The Duplin County Board of Commissioners voted Monday 3-2 in favor of turning the county's Women, Infants and Children nutrition program over to the Duplin County Health Department.

A state-level directive forced commissioners to balance the jobs of existing workers against the needs of WIC program participants in the decision, which drew emotional discussion from audience members close to the issue.

Before the vote, Duplin County was the only county in North Carolina that did not have a unified WIC program "under health auspices," said Alice Lenihan, branch head with the state Public Health division of the Department of Health and Human Services.

The WIC nutrition program was run independently of the health department by Eastern Carolina Human Services, an Onslow County-based organization, but commissioners were asked to vote to turn the program over to the county health department or risk having the state issue a competitive bid to surrounding counties to find another agency to run WIC.

"I would never want Wayne County or Sampson County coming in here and doing our work," Commis-sioner Frances Parks said. "It just makes sense to me."

However, the commissioners were not supportive of being forced to make the decision or in agreement over the issue.

"I've seen that WIC program grow from zero to what it is now," Commissioner Zettie Williams said.

The board should not vote to do anything that will cause people to lose their jobs in such a difficult economic climate, she said. Mrs. Williams made a motion that the board wait for a 12-month period before putting the WIC program out for bid.

But that wasn't an option, Ms. Lenihan said.

"It doesn't mean the current organization has done a bad job," she added. "... we feel that one-stop shopping is important to our consumers."

Of the state's 100 counties, 87 have WIC nutrition programs run by health departments.

In the case of Duplin County, "I can't continue to justify a sole source when there are organizations that have the ability to do it," Ms. Lenihan said.

Chairman Cary Turner allowed comments from the assembled audience, but not without issuing a request first.

"Please don't let it follow the pattern it followed six months ago," Turner said. "It got a little bit ugly, and I don't want that to happen tonight."
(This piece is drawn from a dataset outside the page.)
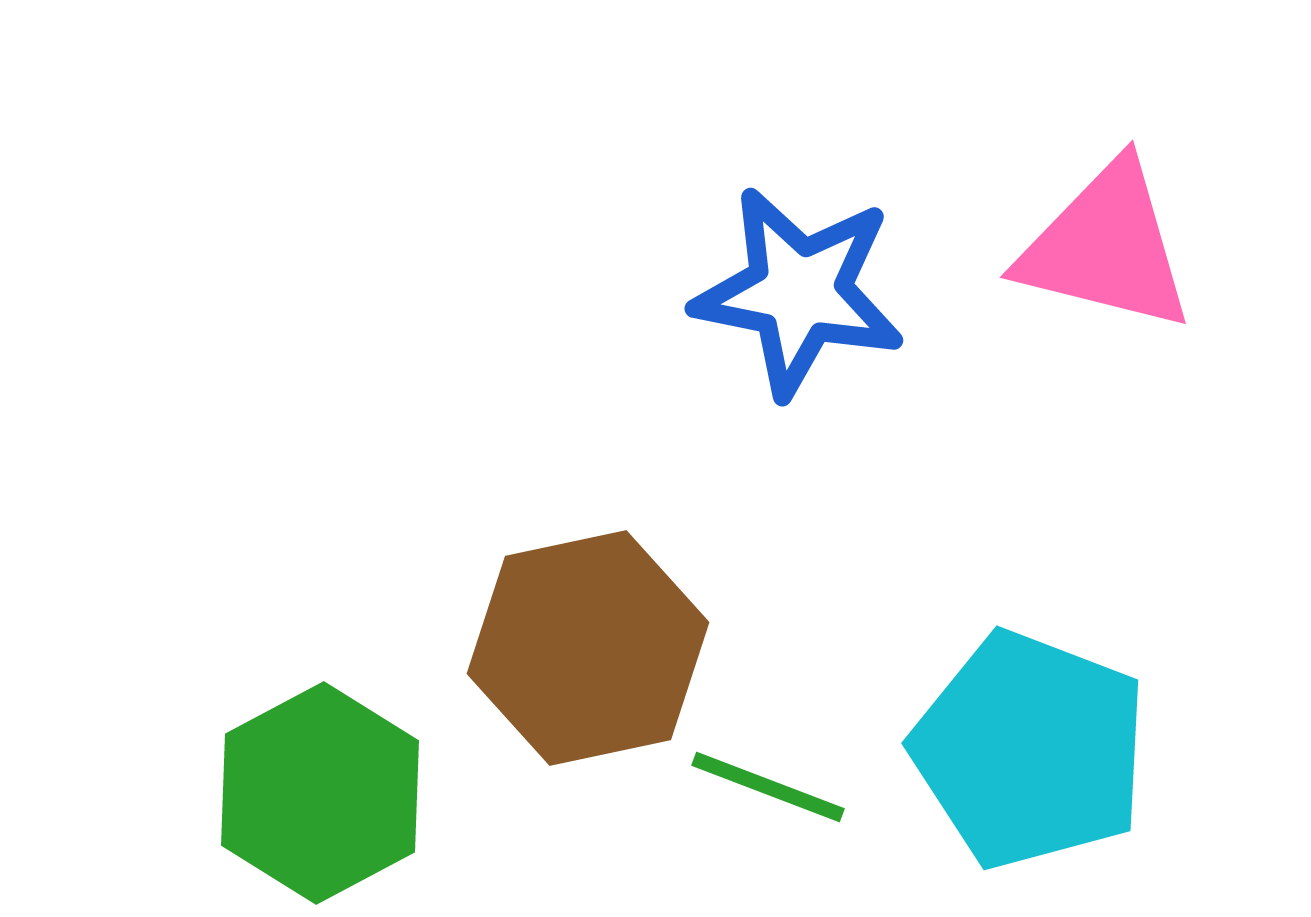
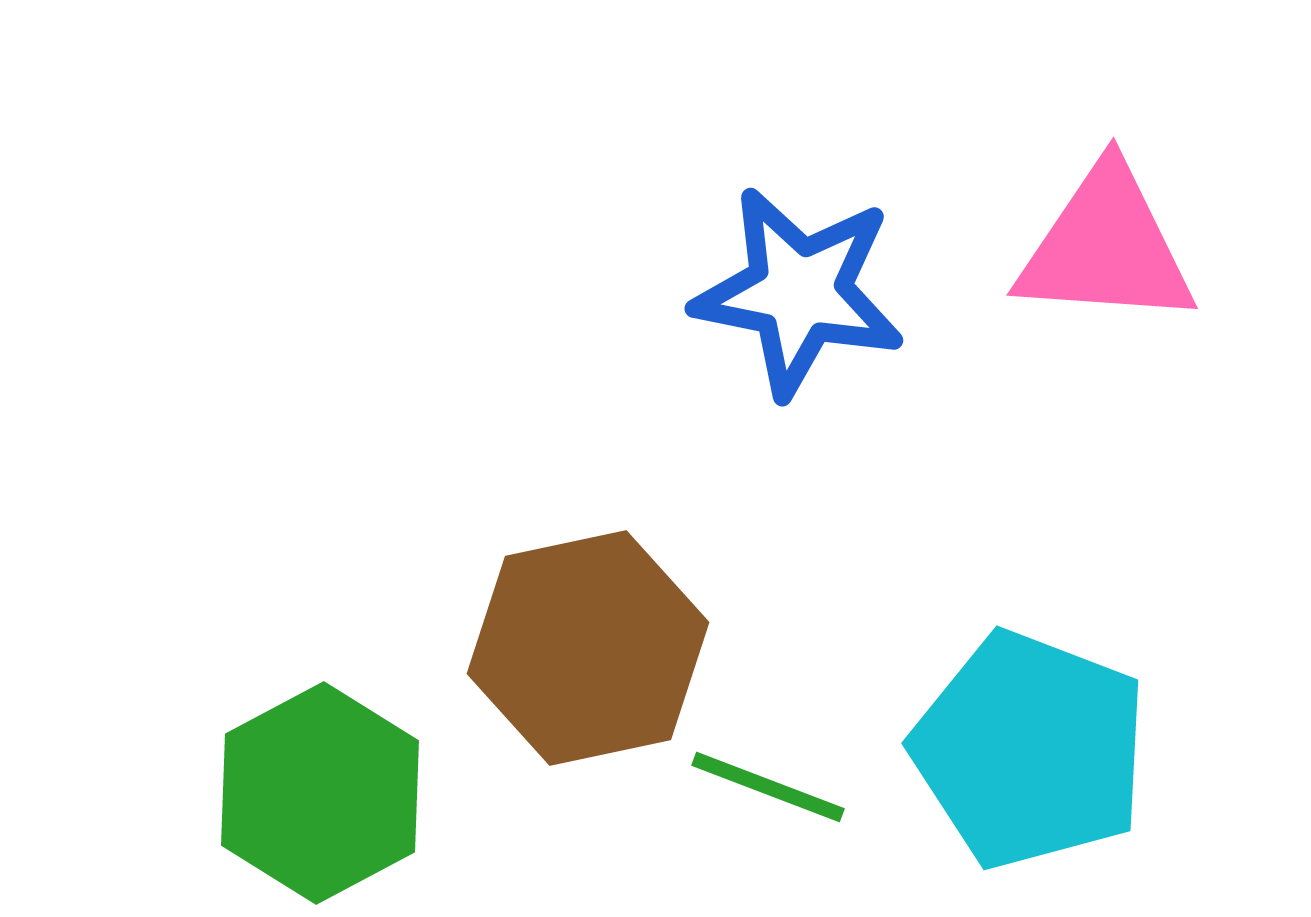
pink triangle: rotated 10 degrees counterclockwise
Marcia Wright, chairman of the Eastern Carolina Human Services Board of Directors, commented that the program as it is stays at more than full capacity and offers "wraparound" services that cannot be provided by a health department.

"There are ways to solve any problems that might be going on between these two centers," she said, highlighting possible miscommunication between WIC and the Duplin County Health Department.
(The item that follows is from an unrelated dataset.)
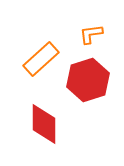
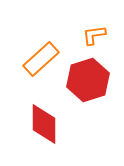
orange L-shape: moved 3 px right, 1 px down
The current WIC staff has more than 20 years experience in working with the program, and turning the nutrition program over to the health department will just incur greater costs for the county, Ms. Wright said.
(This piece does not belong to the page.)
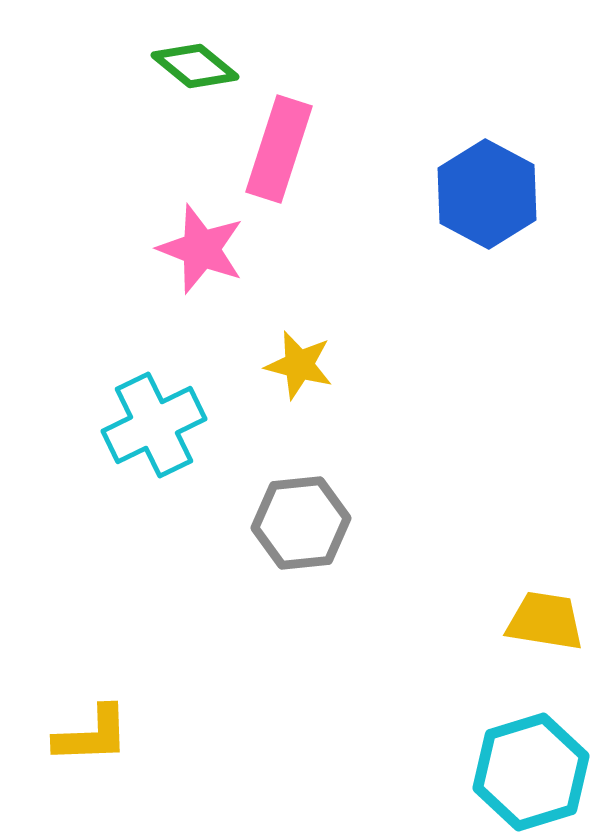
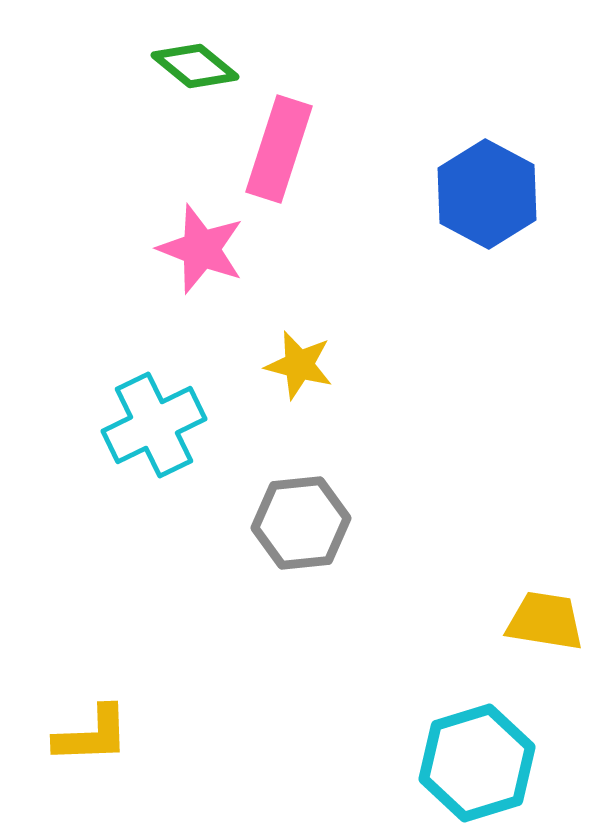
cyan hexagon: moved 54 px left, 9 px up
"You have huge issues ,and you are getting a service without having to put money into it," she said.

But once transferred to the health department, the wraparound services, such as lactation consultation, won't be possible, she said -- and it will likely cost county taxpayers more money.

"Your funding stream won't allow it," Ms. Wright said. "You're going to have to put money into it, there's no way you can't."

But Ms. Lenihan disagreed.

"I do not believe it would require county money," she said.

However, if the county must put money into WIC as hypothesized by commissioners, and if the county was unable to fulfill that obligation, the WIC nutrition program would go out for bid. The first request for bids would go to neighboring counties' public or non-profit health agencies, Ms. Lenihan said.

Although it's possible that staff levels would not change and the existing employees could possibly be rehired into their positions, the dangers were apparent to Daphany Hill, ECHSA executive director.

"We are fighting here. We are fighting for people's jobs," Ms. Hill said. "I don't think it's fair any way you slice it."

But the choice before the board was clear, Commis-sioner David Fussell said.

"I think the state has already decided what we're going to do," he said.

Turner agreed with the assessment.

"I don't think we have any say in the matter," he said.